Though the film was never shot there, nor was the classic videogame series ever even remotely involved with it, a tragic mine fire still damned Centralia, PA to live in the eternal shadows of both franchises. Centralia was abandoned following an underground mine fire that left enormous cracks in the earth which smoked perpetually, eventually awarding it a spot on many “Top 10 Scariest Places in America” internet lists.
While the underground coal fire that left residents exposed to lethal carbon monoxide poisoning and other hazards that forced them to abandon their homes, the fires should’ve never reached the town in the first place. But, caught in the dilapidated grips of the bureaucratic monster known as the Reagan administration, any attempts to salvage the town were under-funded and mismanaged. As Fyfe succintly sums it up: “the town of Centralia was simply not politically nor economically valuable enough to get a fire put out.” Which, to me, sounds more horrifying than any multi-dimensional purgatory.
But, on top of losing their town to inaction and bureaucratic inefficiencies, the former residents of Centralia were not even left alone to mourn the loss in peace. The director of the 2006 movie inspired by the games, Christophe Gans, cited the town as his main inspiration, causing many fans to incorrectly label it the “real Silent Hill.” In turn, the desecrated remains of this once peaceful town became the main attraction for tourists passing through. Aside from just taking fun snapshots of an entire town’s horrible tragedy, said tourists leave in their wake an entire wall known as “graffiti highway,” covered in cryptic messages and crude dick drawings.
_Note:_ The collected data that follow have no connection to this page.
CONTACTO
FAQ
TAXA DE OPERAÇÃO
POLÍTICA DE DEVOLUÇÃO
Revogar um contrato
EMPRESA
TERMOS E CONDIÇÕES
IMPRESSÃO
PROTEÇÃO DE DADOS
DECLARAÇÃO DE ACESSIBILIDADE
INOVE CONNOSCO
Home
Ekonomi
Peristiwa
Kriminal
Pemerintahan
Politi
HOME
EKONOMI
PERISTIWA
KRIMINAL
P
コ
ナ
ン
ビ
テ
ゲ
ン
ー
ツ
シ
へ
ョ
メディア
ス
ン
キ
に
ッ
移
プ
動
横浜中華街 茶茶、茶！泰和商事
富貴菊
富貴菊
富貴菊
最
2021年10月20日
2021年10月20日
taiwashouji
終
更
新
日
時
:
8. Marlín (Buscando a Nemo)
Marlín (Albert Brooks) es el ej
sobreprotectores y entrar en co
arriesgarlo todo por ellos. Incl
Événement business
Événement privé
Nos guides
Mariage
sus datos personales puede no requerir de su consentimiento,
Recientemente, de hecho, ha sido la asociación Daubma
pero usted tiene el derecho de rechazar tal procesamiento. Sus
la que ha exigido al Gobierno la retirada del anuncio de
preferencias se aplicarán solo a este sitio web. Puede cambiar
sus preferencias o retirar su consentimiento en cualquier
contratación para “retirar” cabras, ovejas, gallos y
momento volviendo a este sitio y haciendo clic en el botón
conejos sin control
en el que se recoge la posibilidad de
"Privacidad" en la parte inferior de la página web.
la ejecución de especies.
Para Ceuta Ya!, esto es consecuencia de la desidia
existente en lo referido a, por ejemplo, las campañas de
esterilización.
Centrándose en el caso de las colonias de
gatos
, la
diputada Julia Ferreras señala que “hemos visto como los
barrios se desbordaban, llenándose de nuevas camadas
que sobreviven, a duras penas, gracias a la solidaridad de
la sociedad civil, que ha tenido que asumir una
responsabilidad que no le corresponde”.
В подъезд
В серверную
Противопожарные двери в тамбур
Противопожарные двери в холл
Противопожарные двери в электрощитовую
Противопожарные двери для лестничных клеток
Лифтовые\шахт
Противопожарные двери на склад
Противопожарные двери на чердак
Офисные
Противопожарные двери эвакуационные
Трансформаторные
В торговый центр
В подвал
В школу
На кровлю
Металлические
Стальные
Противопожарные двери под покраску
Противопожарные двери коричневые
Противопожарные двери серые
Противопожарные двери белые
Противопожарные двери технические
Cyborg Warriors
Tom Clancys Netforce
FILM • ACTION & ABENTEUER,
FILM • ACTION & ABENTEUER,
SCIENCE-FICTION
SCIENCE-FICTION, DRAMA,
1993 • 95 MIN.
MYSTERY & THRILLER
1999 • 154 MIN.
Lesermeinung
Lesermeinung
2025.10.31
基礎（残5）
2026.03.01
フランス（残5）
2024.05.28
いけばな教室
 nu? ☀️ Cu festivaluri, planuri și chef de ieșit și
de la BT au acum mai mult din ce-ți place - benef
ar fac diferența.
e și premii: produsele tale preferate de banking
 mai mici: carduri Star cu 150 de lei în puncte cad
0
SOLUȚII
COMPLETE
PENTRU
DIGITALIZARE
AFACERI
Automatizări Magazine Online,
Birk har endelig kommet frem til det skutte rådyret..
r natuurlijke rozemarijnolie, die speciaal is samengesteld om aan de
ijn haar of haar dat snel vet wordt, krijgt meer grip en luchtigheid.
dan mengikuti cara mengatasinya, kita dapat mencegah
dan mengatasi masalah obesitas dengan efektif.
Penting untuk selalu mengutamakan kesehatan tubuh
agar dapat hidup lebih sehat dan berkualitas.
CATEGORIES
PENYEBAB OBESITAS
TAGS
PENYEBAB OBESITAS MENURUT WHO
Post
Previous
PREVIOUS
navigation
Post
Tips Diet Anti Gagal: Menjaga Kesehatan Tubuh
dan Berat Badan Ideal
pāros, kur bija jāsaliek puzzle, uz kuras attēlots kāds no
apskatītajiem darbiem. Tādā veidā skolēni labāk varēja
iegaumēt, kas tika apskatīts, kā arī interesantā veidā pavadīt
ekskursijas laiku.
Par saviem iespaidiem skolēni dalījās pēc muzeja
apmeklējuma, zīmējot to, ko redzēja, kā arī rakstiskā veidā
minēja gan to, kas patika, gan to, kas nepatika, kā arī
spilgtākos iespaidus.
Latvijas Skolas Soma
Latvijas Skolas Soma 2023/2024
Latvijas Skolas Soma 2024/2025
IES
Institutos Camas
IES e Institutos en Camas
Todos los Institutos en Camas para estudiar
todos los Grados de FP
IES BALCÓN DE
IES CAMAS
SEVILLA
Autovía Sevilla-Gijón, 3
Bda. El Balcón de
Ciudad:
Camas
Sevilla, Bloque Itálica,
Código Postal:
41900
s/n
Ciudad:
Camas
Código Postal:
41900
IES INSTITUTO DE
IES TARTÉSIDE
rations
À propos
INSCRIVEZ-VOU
The article captures the heart-breaking sentiments from the disenfranchised and forgotten members of the town from a Facebook dedicated to remembering Centralia for what it actually was.“I have to say I love Centralia, lived there all my life,” wrote one former resident. “Had to buy Silent Hill to see it. It was horrible and upset me terribly to know it was inspired by my home town. It was the only movie that I purchased and actually watched and took it outside and smashed. What a sad thing to associate with a place that brought so much joy to so many people.”
Tourists are so hated among ex-Centralia townsfolk that they’re blamed for everything from stealing flowers form the local cemetery for souvenirs to leaving behind dead deer carcasses from cult rituals. While some might think the town’s hatred is misplaced or unfactual, Fyfe defends their anger when he asks the reader to “imagine being told that someone made a film inspired by your nice town, and what you sit down to watch is the fucking Silent Hill movie.”
Not only have these townsfolk been displaced from their homes before seeing their tragedy transformed into the joy of a bunch of misinformed Silent Hill fans, but they can’t even claim any relation to the original Konami videogames beloved by so many. Instead, they’re left with a B-movie riding on the coattails of that horror franchise’s success. Meanwhile, Fyfe points out that, if you go by original intent of the Japanese games, “trying to pin down the longitude and latitude of Silent Hill is pointless. It’s not supposed to feel like a real place.” As is evident by the story of the real town only marginally touched by the demonic village’s tendrils, “’the real Silent Hill’ could be anywhere, anything: whatever form it has evolves in response to different tragedies. It is tragedy.”